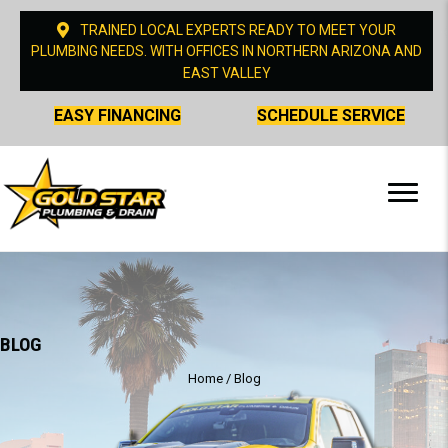
TRAINED LOCAL EXPERTS READY TO MEET YOUR
PLUMBING NEEDS. WITH OFFICES IN NORTHERN ARIZONA AND
EAST VALLEY
EASY FINANCING
SCHEDULE SERVICE
BLOG
Home
/
Blog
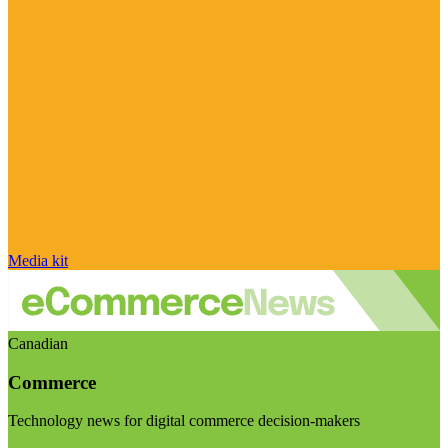
Media kit
Canadian
Commerce
Technology news for digital commerce decision-makers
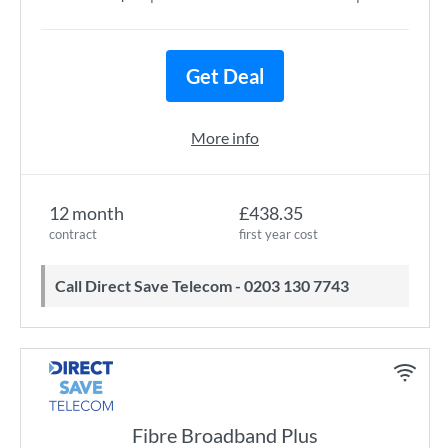
Get Deal
More info
12 month
£438.35
contract
first year cost
Call Direct Save Telecom - 0203 130 7743
Fibre Broadband Plus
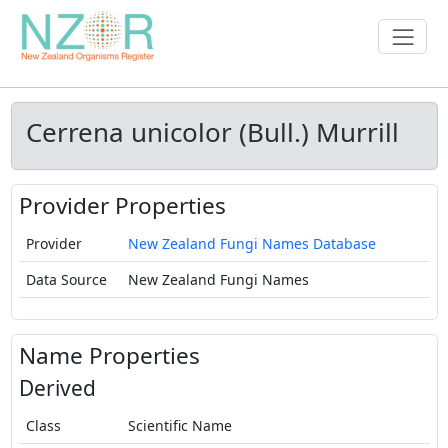
Cerrena unicolor (Bull.) Murrill
Provider Properties
Provider
New Zealand Fungi Names Database
Data Source
New Zealand Fungi Names
Name Properties
Derived
Class
Scientific Name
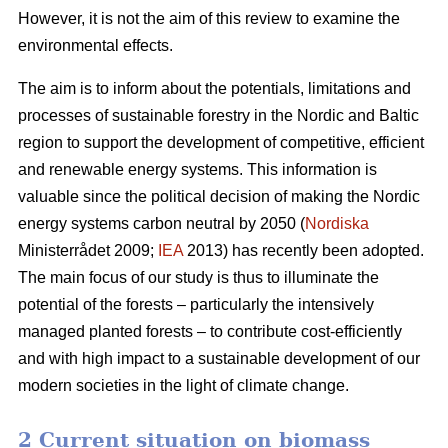
However, it is not the aim of this review to examine the
environmental effects.
The aim is to inform about the potentials, limitations and
processes of sustainable forestry in the Nordic and Baltic
region to support the development of competitive, efficient
and renewable energy systems. This information is
valuable since the political decision of making the Nordic
energy systems carbon neutral by 2050 (
Nordiska
Ministerrådet 2009;
IEA
2013) has recently been adopted.
The main focus of our study is thus to illuminate the
potential of the forests – particularly the intensively
managed planted forests – to contribute cost-efficiently
and with high impact to a sustainable development of our
modern societies in the light of climate change.
2 Current situation on biomass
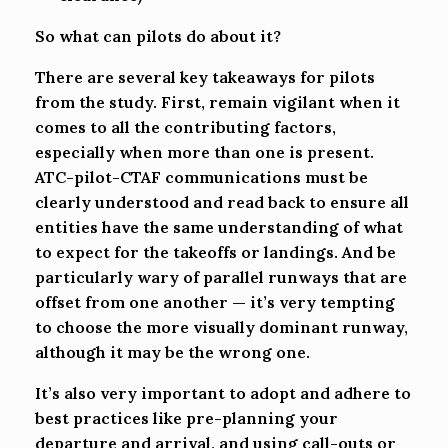
So what can pilots do about it?
There are several key takeaways for pilots
from the study. First, remain vigilant when it
comes to all the contributing factors,
especially when more than one is present.
ATC-pilot-CTAF communications must be
clearly understood and read back to ensure all
entities have the same understanding of what
to expect for the takeoffs or landings. And be
particularly wary of parallel runways that are
offset from one another — it’s very tempting
to choose the more visually dominant runway,
although it may be the wrong one.
It’s also very important to adopt and adhere to
best practices like pre-planning your
departure and arrival, and using call-outs or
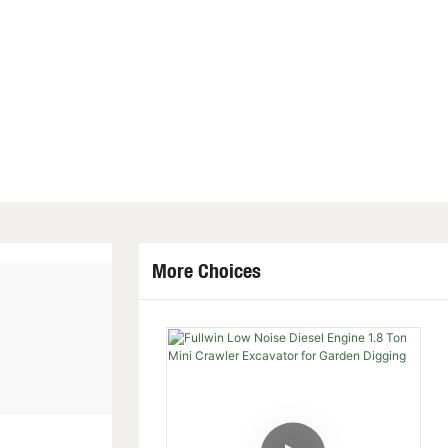
More Choices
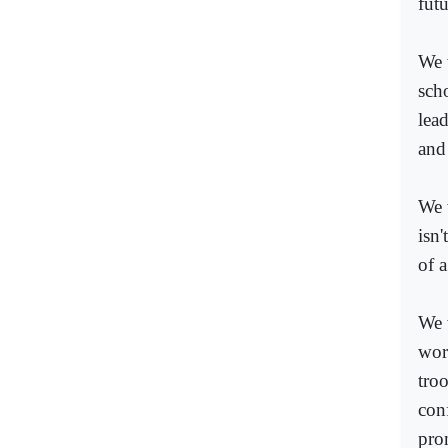
futu
We 
scho
lea
and
We 
isn'
of 
We 
worl
tro
con
pro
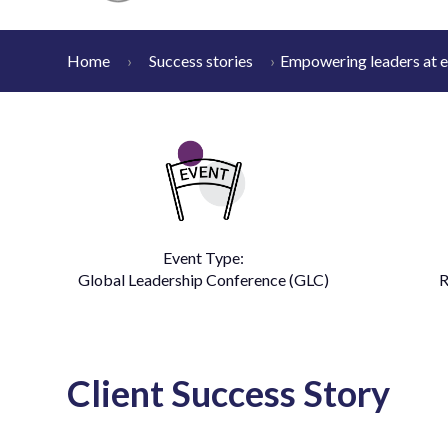
Home
Success stories
Empowering leaders at e
Event Type:
Global Leadership Conference (GLC)
R
Client Success Story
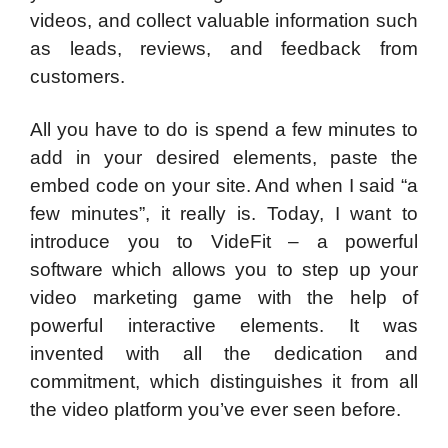
videos, and collect valuable information such
as leads, reviews, and feedback from
customers.
All you have to do is spend a few minutes to
add in your desired elements, paste the
embed code on your site. And when I said “a
few minutes”, it really is. Today, I want to
introduce you to VideFit – a powerful
software which allows you to step up your
video marketing game with the help of
powerful interactive elements. It was
invented with all the dedication and
commitment, which distinguishes it from all
the video platform you’ve ever seen before.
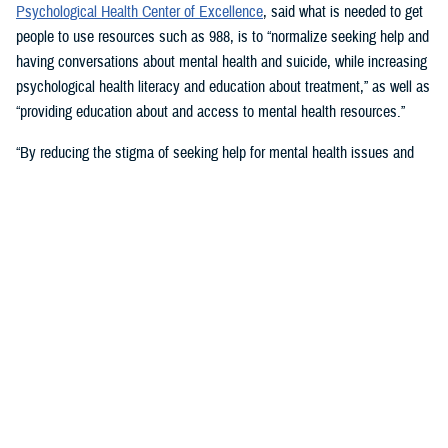
Psychological Health Center of Excellence
, said what is needed to get
people to use resources such as 988, is to “normalize seeking help and
having conversations about mental health and suicide, while increasing
psychological health literacy and education about treatment,” as well as
“providing education about and access to mental health resources.”
“By reducing the stigma of seeking help for mental health issues and
education, people in crisis may seek help at the earliest signs of stress
or symptoms,” she suggested.
Mouratidis said awareness and empathy are important. Be aware of
those around you “who may be feeling ostracized, marginalized, or
isolated. Engage them. Convey that there is hope.”
For military families, sharing the message and resources of the
Real
Warriors Campaign
is key, Mouratidis emphasized. The campaign’s
partnership between PHCoE and DSPO is
adding more emphasis on
suicide prevention and reducing stigma
in line with Secretary of
Defense Lloyd J. Austin III’s goal to
eliminate suicide in the military
.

########################################

* [Action item]
Lines from the one containing "Defense Lloyd J. Austin III’s goal to" through the final line of the material should be set down exactly, and no other lines.

* [Result of this task]
Defense Lloyd J. Austin III’s goal to
eliminate suicide in the military
.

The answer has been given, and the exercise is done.